**Material supplied**
====
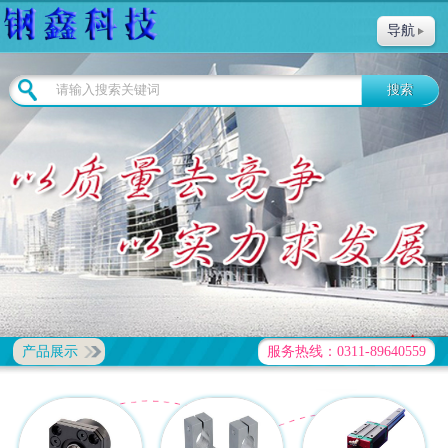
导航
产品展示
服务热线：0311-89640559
====
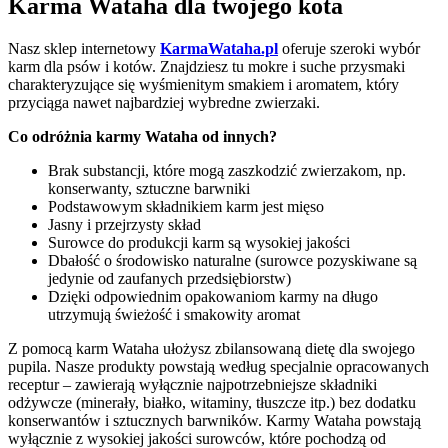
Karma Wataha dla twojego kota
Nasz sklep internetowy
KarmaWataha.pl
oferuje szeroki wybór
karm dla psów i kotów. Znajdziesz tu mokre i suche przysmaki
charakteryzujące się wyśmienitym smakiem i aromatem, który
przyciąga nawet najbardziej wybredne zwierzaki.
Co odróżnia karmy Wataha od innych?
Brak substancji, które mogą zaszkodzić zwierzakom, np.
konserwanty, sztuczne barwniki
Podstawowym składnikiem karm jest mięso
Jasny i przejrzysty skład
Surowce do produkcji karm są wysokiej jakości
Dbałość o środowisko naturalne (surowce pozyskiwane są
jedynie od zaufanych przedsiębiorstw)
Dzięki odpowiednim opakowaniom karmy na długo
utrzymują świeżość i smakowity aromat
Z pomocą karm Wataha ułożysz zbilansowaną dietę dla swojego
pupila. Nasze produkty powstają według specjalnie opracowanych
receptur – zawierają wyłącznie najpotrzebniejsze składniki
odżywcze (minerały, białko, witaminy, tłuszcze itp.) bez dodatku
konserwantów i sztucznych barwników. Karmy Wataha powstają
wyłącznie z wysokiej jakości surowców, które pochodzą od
====
**What to do**
Wherever the string "powstają" occurs in the records above, copy that line.

**Output for this task**
pupila. Nasze produkty powstają według specjalnie opracowanych
konserwantów i sztucznych barwników. Karmy Wataha powstają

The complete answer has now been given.